> _TASK STATEMENT_
Nothing but the pictures is dropped; write out all the remaining data below exactly.

□ □ □ □ □ □ □

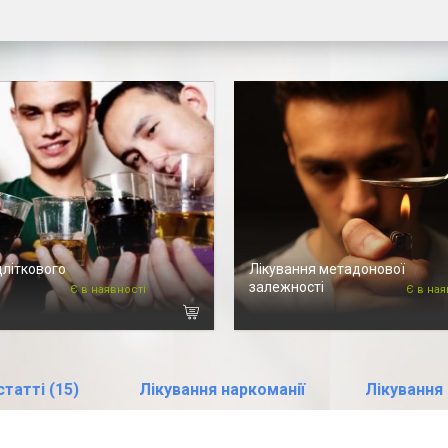
дліткового
Лікування метадонової
залежності
Є в наявності
Є в ная
татті (15)
Лікування наркоманії
Лікування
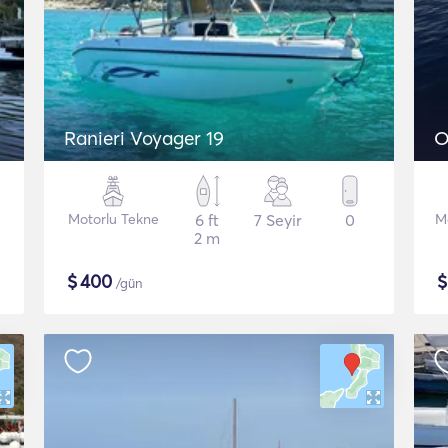
Ranieri Voyager 19
O
Motorlu Tekne
6 ft
7 Seyir
0
M
2 m
$
400
/gün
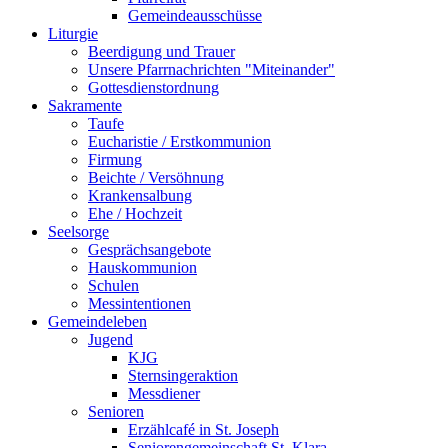
Gemeindeausschüsse
Liturgie
Beerdigung und Trauer
Unsere Pfarrnachrichten "Miteinander"
Gottesdienstordnung
Sakramente
Taufe
Eucharistie / Erstkommunion
Firmung
Beichte / Versöhnung
Krankensalbung
Ehe / Hochzeit
Seelsorge
Gesprächsangebote
Hauskommunion
Schulen
Messintentionen
Gemeindeleben
Jugend
KJG
Sternsingeraktion
Messdiener
Senioren
Erzählcafé in St. Joseph
Seniorengemeinschaft St. Klara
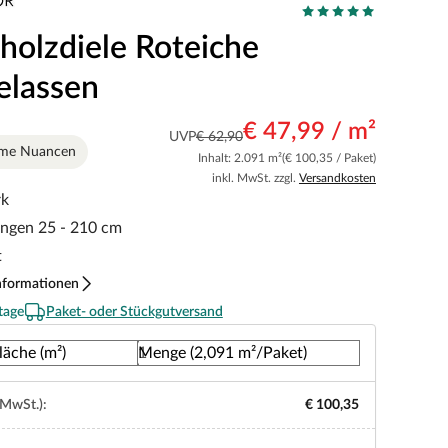
holzdiele Roteiche
elassen
€ 47,99 / m²
UVP
€ 62,90
rme Nuancen
Inhalt: 2.091 m²
(€ 100,35 / Paket)
inkl. MwSt. zzgl.
Versandkosten
rk
ängen 25 - 210 cm
t
nformationen
tage
Paket- oder Stückgutversand
läche (m²)
Menge (2,091 m²/Paket)
 MwSt.):
€ 100,35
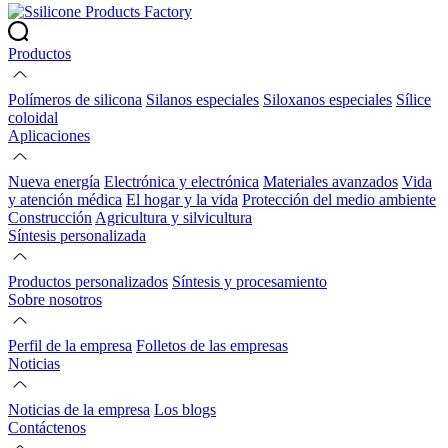
Productos
Polímeros de silicona
Silanos especiales
Siloxanos especiales
Sílice
coloidal
Aplicaciones
Nueva energía
Electrónica y electrónica
Materiales avanzados
Vida
y atención médica
El hogar y la vida
Protección del medio ambiente
Construcción
Agricultura y silvicultura
Síntesis personalizada
Productos personalizados
Síntesis y procesamiento
Sobre nosotros
Perfil de la empresa
Folletos de las empresas
Noticias
Noticias de la empresa
Los blogs
Contáctenos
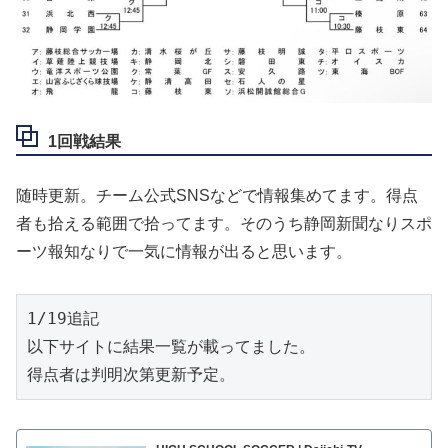
1回戦結果
随時更新。チーム公式SNSなどで情報集めてます。得点
者も拾える範囲で拾ってます。そのうち静岡新聞なりスポ
ーツ報知なりで一気に情報が出ると思います。
1/19追記
以下サイトに結果一覧が載ってました。
得点者は判明次第更新予定。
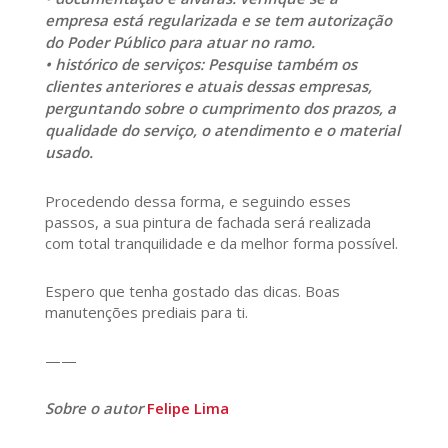
empresa está regularizada e se tem autorização
do Poder Público para atuar no ramo.
• histórico de serviços: Pesquise também os
clientes anteriores e atuais dessas empresas,
perguntando sobre o cumprimento dos prazos, a
qualidade do serviço, o atendimento e o material
usado.
Procedendo dessa forma, e seguindo esses
passos, a sua pintura de fachada será realizada
com total tranquilidade e da melhor forma possível.
Espero que tenha gostado das dicas. Boas
manutenções prediais para ti.
——
Sobre o autor
Felipe Lima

□ □ □ □ □ □ □

> _OUTPUT OF THE TASK_
дліткового
Лікування метадонової
залежності
Є в наявності
Є в ная
татті (15)
Лікування наркоманії
Лікування
Ranieri Voyager 19
O
Motorlu Tekne
6 ft
7 Seyir
0
M
2 m
$
400
/gün
Gemeindeausschüsse
Liturgie
Beerdigung und Trauer
Unsere Pfarrnachrichten "Miteinander"
Gottesdienstordnung
Sakramente
Taufe
Eucharistie / Erstkommunion
Firmung
Beichte / Versöhnung
Krankensalbung
Ehe / Hochzeit
Seelsorge
Gesprächsangebote
Hauskommunion
Schulen
Messintentionen
Gemeindeleben
Jugend
KJG
Sternsingeraktion
Messdiener
Senioren
Erzählcafé in St. Joseph
Seniorengemeinschaft St. Klara
holzdiele Roteiche
elassen
€ 47,99 / m²
UVP
€ 62,90
rme Nuancen
Inhalt: 2.091 m²
(€ 100,35 / Paket)
inkl. MwSt. zzgl.
Versandkosten
rk
ängen 25 - 210 cm
t
nformationen
tage
Paket- oder Stückgutversand
läche (m²)
Menge (2,091 m²/Paket)
 MwSt.):
€ 100,35
Productos
Polímeros de silicona
Silanos especiales
Siloxanos especiales
Sílice
coloidal
Aplicaciones
Nueva energía
Electrónica y electrónica
Materiales avanzados
Vida
y atención médica
El hogar y la vida
Protección del medio ambiente
Construcción
Agricultura y silvicultura
Síntesis personalizada
Productos personalizados
Síntesis y procesamiento
Sobre nosotros
Perfil de la empresa
Folletos de las empresas
Noticias
Noticias de la empresa
Los blogs
Contáctenos
1回戦結果
随時更新。チーム公式SNSなどで情報集めてます。得点
者も拾える範囲で拾ってます。そのうち静岡新聞なりスポ
ーツ報知なりで一気に情報が出ると思います。
1/19追記
以下サイトに結果一覧が載ってました。
得点者は判明次第更新予定。
empresa está regularizada e se tem autorização
do Poder Público para atuar no ramo.
• histórico de serviços: Pesquise também os
clientes anteriores e atuais dessas empresas,
perguntando sobre o cumprimento dos prazos, a
qualidade do serviço, o atendimento e o material
usado.
Procedendo dessa forma, e seguindo esses
passos, a sua pintura de fachada será realizada
com total tranquilidade e da melhor forma possível.
Espero que tenha gostado das dicas. Boas
manutenções prediais para ti.
——
Sobre o autor
Felipe Lima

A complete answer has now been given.